Saran’s meeting with Rep. Tom Lantos (D-CA), however, did not go terribly well, with the ranking member of the House International Relations Committee expressing reservations about India’s dealings with Iran.
The international press—including, of course, the print and televised media in India and Pakistan—continued to focus on the subject. In a full-page article in its April 3 edition, The Washington Post chronicled the stages in which the agreement was worked out and identified the U.S. State Department specialists responsible for it.
Whatever the final outcome on the Hill, however, India will come out a sure winner. If it does not get what it never asked for in the first place, it’s lost nothing. If it does get it, it will enjoy a clear victory. Delhi knows that each time China advances, India’s importance is correspondingly enhanced in Western eyes.
If Congress alters or rejects the deal, however, it will be a major defeat for the Bush administration, which has put so much on the line. If it cannot rally the needed congressional support, the administration would be well advised to delay a vote on the Hill. India surely would prefer to wait as well rather than risk losing face after all the hype.

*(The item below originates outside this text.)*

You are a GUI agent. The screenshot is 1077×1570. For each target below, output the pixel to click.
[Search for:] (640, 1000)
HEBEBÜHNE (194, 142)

Pakistan’s Unruly Provinces on the Afghanistan Border
Tribal defiance in Pakistan’s Baluchistan province continues to challenge the authority of President Pervez Musharraf’s government. Local chieftain Akbar Khan Bugti, in particular, appears to be hell bent on causing problems in his region. Over the past several months his forces have blown up the gas pipeline that traverses tribal lands, disrupting gas supplies to various parts of Pakistan. Demanding increased royalties for Bugtis and a withdrawal of federal troops from the province, he even opposes the development of the Gawadar port. In Islamabad, President Musharraf has asserted that he will not rest until the “tribal leadership menace” is totally eradicated. Even though the tribal system is so entrenched and grounded in centuries of tradition that all earlier attempts by previous governments have failed, this does not mean that a solution cannot be found.
Waziristan, a rugged area perched on the borders of Pakistan and Afghanistan, has been home to the Taliban and al-Qaeda, with support from the local population allowing them to move in and out of the area at will. The groups clearly enjoy similar support on the Afghan side. Pakistani forces have raided towns in the federally administered tribal area several times, and killing or capturing hundreds of members who sought shelter there—but also losing many of their own in the process. While the problem does appear to be diminishing, it has not disappeared.

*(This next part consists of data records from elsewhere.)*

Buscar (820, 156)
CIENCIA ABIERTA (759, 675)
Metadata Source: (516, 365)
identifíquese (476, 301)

Relations between Afghanistan and Pakistan have not been good in recent months, with each governnment accusing the other of doing too little to curb cross-border terrorism. After Afghan President Hamid Karzai provided Musharraf with the names and locations of al-Qaeda cells hiding inside Pakistan, Islamabad checked out the lists, only to find them obsolete. Trouble inside Afghanistan also has increased recently and, according to U.S. troops assisting the coalition forces, may escalate further as the weather improves in the coming weeks. ❑
Prof. M. M. Ali is a specialist on South Asia based in the Washington, DC metropolitan area.